The trend of high transaction values among tablet purchases could indicate a link between spontaneity and low value purchases, versus enjoyable browsing experience and higher value purchases that require longer time for consideration and decision-making. The tablet, with its combination of a bigger screen, touch interface and portability may account for a better browsing experience and longer shopping sessions. It may also lead to it being used more during leisure time, when people are making purchases they care about more, as opposed to being used at work or during commuting, when smartphones and PCs may be used for spontaneous, lower value purchases.

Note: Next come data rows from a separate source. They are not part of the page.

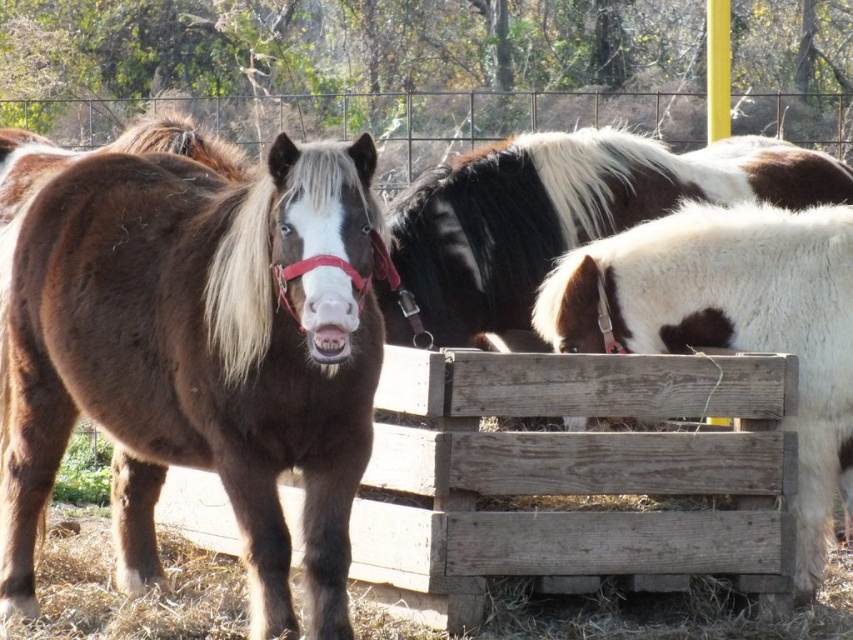 Who is more forward, (39, 410) or (521, 225)?

Point (39, 410) is more forward.

The height and width of the screenshot is (640, 853). In order to click on brown shaggy pony at center in this screenshot , I will do `click(194, 353)`.

Consider the image. Does white speckled wood at right have a lesser height compared to white-spotted fur horse at center?

Incorrect, white speckled wood at right's height does not fall short of white-spotted fur horse at center's.

Is point (839, 438) farther from viewer compared to point (637, 145)?

No, it is in front of (637, 145).

Find the location of a particular element. white speckled wood at right is located at coordinates (730, 321).

Locate an element on the screen. brown shaggy pony at center is located at coordinates (194, 353).

From the picture: Does brown shaggy pony at center have a larger size compared to white speckled wood at right?

Correct, brown shaggy pony at center is larger in size than white speckled wood at right.

Find the location of a particular element. The height and width of the screenshot is (640, 853). brown shaggy pony at center is located at coordinates (194, 353). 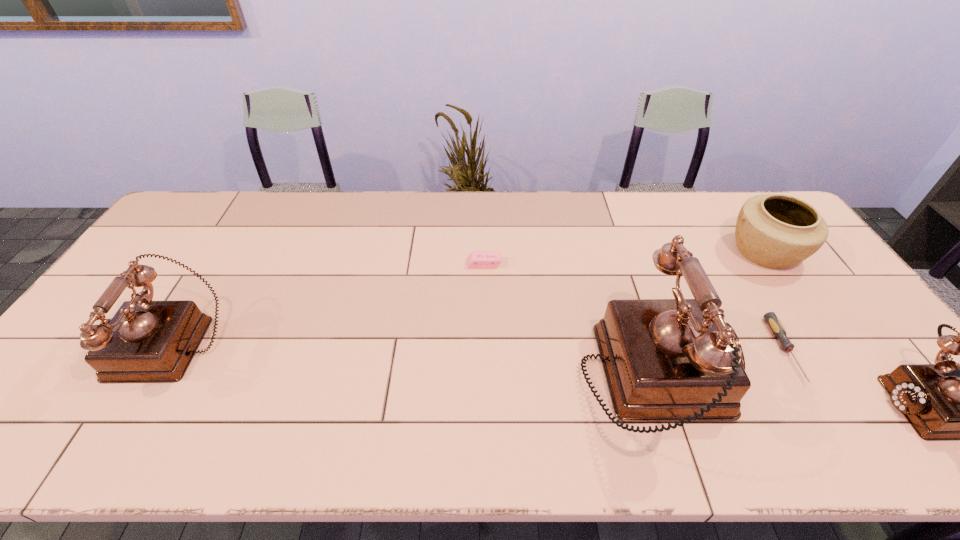 Locate an element on the screen. Image resolution: width=960 pixels, height=540 pixels. vacant space at the far left corner of the desktop is located at coordinates (222, 192).

This screenshot has width=960, height=540. What are the coordinates of `vacant point located between the second shortest telephone and the tallest object` in the screenshot? It's located at (413, 361).

The height and width of the screenshot is (540, 960). Find the location of `blank region between the eraser and the pottery`. blank region between the eraser and the pottery is located at coordinates (625, 258).

Where is `free spot between the screwdriver and the pottery`? The image size is (960, 540). free spot between the screwdriver and the pottery is located at coordinates (775, 301).

The width and height of the screenshot is (960, 540). Find the location of `object that is the fourth nearest to the pottery`. object that is the fourth nearest to the pottery is located at coordinates click(x=477, y=259).

The image size is (960, 540). I want to click on object that is the closest one to the eraser, so click(665, 360).

Identify the location of the second closest telephone relative to the fifth shortest object. Image resolution: width=960 pixels, height=540 pixels. (946, 401).

Locate an element on the screen. This screenshot has width=960, height=540. telephone that can be found as the second closest to the screwdriver is located at coordinates (665, 360).

You are a GUI agent. You are given a task and a screenshot of the screen. Output one action in this format:
    pyautogui.click(x=<x>, y=<y>)
    Task: Click on the vacant position in the image that satisfies the following two spatial constraints: 1. insert the screwdriver into a screw head; 2. on the dial of the tallest telephone
    The image size is (960, 540).
    Given the screenshot: What is the action you would take?
    pyautogui.click(x=803, y=379)

This screenshot has height=540, width=960. In order to click on vacant space that satisfies the following two spatial constraints: 1. insert the screwdriver into a screw head; 2. on the dial of the tallest telephone in this screenshot , I will do `click(803, 379)`.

"Ease of payment is vital for merchants to keep up with the evolution of mobile devices and consumer behavior. Businesses are focusing on enhancing their payment interface over mobile channels to make it responsive, simple and clear for users," explainedRoelant Prins, Chief Commerce Officer, Adyen. "That's why having access to data on transaction volume and value is highly useful for merchants looking to optimise the user experience across mobile channels. It's fascinating to look at a trend like tablets emerging as the leading device for more expensive purchases, and using this knowledge strategically to increase conversion rates."
Device Wars Apple remains the most popular platform for mobile payments. The iPad won the highest share of 2014 holiday shopping transactions, taking 41% of mobile transactions over the September to December period, and in second place was the iPhone, at 31.6%. Android smartphones proved more popular than Android tablets, capturing 20% of mobile transactions versus 6.6%. Windows Mobile devices have made up a steady 0.6% of mobile transactions since June 2013. BlackBerry hardly figured in the last four months, taking just 0.2%, down from 0.3% in the previous four months.
Looking at smartphones as a category, Android looks to be steadily closing the gap on the iPhone's lead. In April 2013, iPhone had a 68.5% share of mobile transactions, compared with 30.7% on Android. By August it was 62.5% to 35.9%, and in December 2013, iPhone share stood at 60% and Android at 38.6%. This reflects the increasing number of Android devices available, and in particular the growing popularity of Samsung, which shipped more than 300 million devices in 2013 and whose sales accounted for one in three smartphones sold that year.